Komisi Kebebasan pers (1942-1947) atau dikenal pula sebagai Komisi Hutchins (w:Robert Hutchins) sebagai pelopor teori tanggung jawab sosial yaitu sebuah komisi untuk menyelidiki fungsi yang pas bagi pers dalam demokrasi modern di Amerika serikat dan memberikan lima syarat yang dituntut masyarakat modern dari pers.

pers harus menyajikan dalam pemberitaan yang benar, komprehensif dan cerdas, pers dituntut untuk senantiasa akurat, dan tak berbohong. fakta semestinya disajikan sebagai fakta, dan anggapan patut dikemukakan sebagai murni ialah sebagai anggapan. komisi membedakan kriteria kebenaran menurut ukuran masyarakat dibagi dalam masyarakat simpel dan masyarakat modern. dalam ukuran masyarakat simpel, kebenaran akan dicari dengan metode membandingkan pemberitaan dalam pers dengan info dari sumber-sumber lain, sementara dalam masyarakat modern, isi pemberitaan pers dianggap yakni sumber berita yang dominan, sehingga pers lebih dituntut untuk memperkenalkan pemberitaan yang benar. sebagai contoh disebutkan bahwa pers wajib bisa membedakan secara jelas mana yang yakni peristiwa politik, dan mana yang adalah pendapat politisi.

pers patut berperan sebagai forum pertukaran pendapat, komentar dan kritik. Media dituntut untuk membangun relasi interaktif dengan publik dalam pengertian media menyodorkan suatu permasalahan terhadap khalayak untuk dibahas bersama, meskipun tak ada hukum peraturan yang mengharuskan pers mengerjakan fungsi ini. komisi dalam pertemuan dengan tokoh pers, w:Henry Luce penerbit majalah Time and Life misalnya mendefinikan tanggung jawab sosial pers sebagai kewajiban menetapkan bahwa pers merupakan wakil masyarakat secara keseluruhan, bukan klasifikasi tertentu saja
pers seharusnya menyampaikan ilustrasi yang khas dari setiap golongan masyarakat dan pers seharusnya memahami situasi seluruh golongan dimasyarakat tanpa terjebak pada stereotype.

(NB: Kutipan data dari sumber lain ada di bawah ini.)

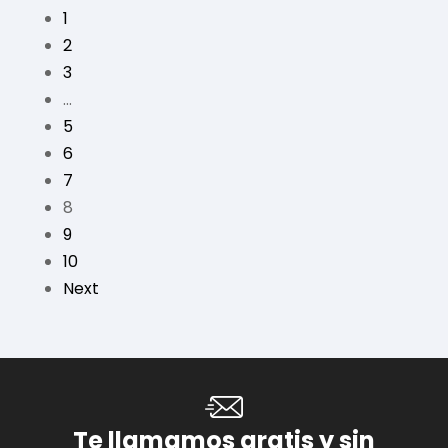
1
2
3
…
5
6
7
8
9
10
Next
Te llamamos gratis y sin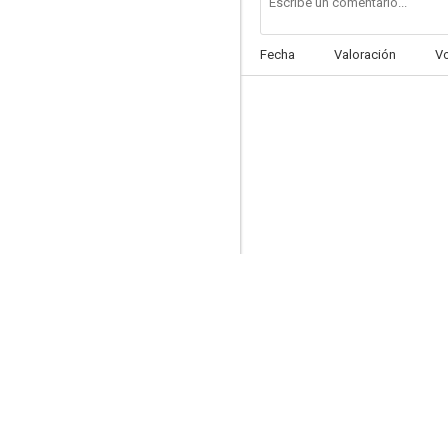
Fecha
Valoración
V
Rey David
5.7
La mosca II
--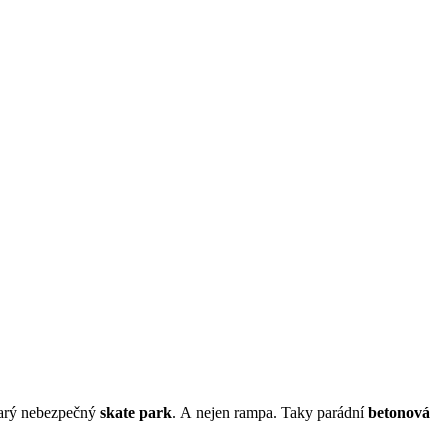
tarý nebezpečný
skate park
. A nejen rampa. Taky parádní
betonová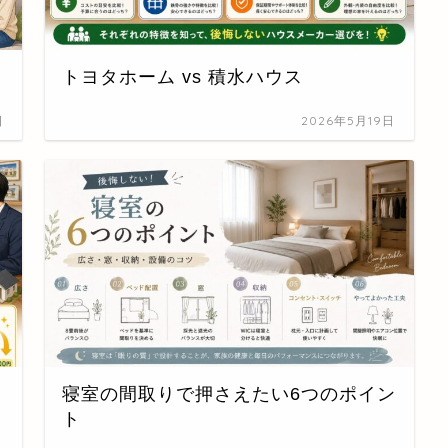
トヨタホーム vs 積水ハウス
日
2026年5月19日
寝室の間取りで押さえたい6つのポイン
ト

Kecakapan ini akan menghindari terjadinya konflik sosial dan pers sepatutnya kapabel menjadi penafsir terhadap karakteristik suatu masyarakat dan memahaminya seperti aspirasi, kelemahan, dan prasangka. Komisi ini tergoda dengan idelogi sosialis yang berkembang pada masa-masa perang dunia kedua yang yang membedakan dengan terdahulu dalam teori libertarian.

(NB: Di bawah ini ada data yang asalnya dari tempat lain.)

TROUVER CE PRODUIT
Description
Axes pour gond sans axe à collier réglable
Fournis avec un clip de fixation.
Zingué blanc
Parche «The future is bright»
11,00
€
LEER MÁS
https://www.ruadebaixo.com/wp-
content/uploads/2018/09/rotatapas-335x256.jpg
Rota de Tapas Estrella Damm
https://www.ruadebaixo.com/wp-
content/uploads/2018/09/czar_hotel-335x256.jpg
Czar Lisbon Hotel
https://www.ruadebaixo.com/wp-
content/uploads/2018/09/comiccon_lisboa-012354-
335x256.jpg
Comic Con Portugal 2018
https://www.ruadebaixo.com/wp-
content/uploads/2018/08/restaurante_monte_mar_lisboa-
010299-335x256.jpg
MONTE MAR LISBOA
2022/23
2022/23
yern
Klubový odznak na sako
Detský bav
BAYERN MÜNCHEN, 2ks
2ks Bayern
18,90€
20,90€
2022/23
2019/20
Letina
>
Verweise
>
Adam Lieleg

pers harus selalu memberi tahu dan menerangkan tujuan dan skor-nilai kemasyarakatan.Pendapat bahwa ( More : Dampak positif dan negatif kebebasan pers ) hal Ini tidak berarti pers seharusnya mendramatisir pemberitaannya, tapi berupaya menghubungkan suatu momen dengan hakikat makna keberadaan masyarakat pada hal-hal yang wajib diraih karena dianggap bahwa pers merupakan instrumen pendidik masyarakat sehingga pers semestinya “memikul tanggung jawab sebagai pendidik dalam memaparkan segala sesuatu dengan mengkaitkannya terhadap tujuan dasar kemasyarakatan.

pers wajib membuka akses ke berjenis-jenis sumber isu. Masyarakat industri modern membutuhkan jauh lebih banyak ketimbang dimasa sebelumnya. Alasan yang dikemukakan adalah dengan tersebarnya berita akan memudahkan pemerintah menjalankan tugasnya. Via kabarnya sebetulnya media membantu pemerintah memecahkan bermacam-macam keadaan sulit yang terjadi dalam masyarakat.Teori tanggung jawab sosial ini yaitu kontruksi transformatif kepada pemikiran aliran libertarian yang terdulu dikenal dalam masyarakat pers di Amerika terutamanya dalam dua hal. yakni

teori libertarian menganggap jalan masuk bebas ke isu akan tercipta dengan sendirinya. Namun, akses itu harus diupayakan. Akses itu tak akan ada jika khalayak bersikap pasif kepada info terbatas yang disodorkan kepadanya,
teori libertarian menganggap media adalah urusan individu, bukan urusan masyarakat, malah mengucapkan bahwa individu boleh berbeda kepentingan kepada media, dan hal itu akan membuahkan hasil positif berupa gagasan atau inspirasi yang lebih baik.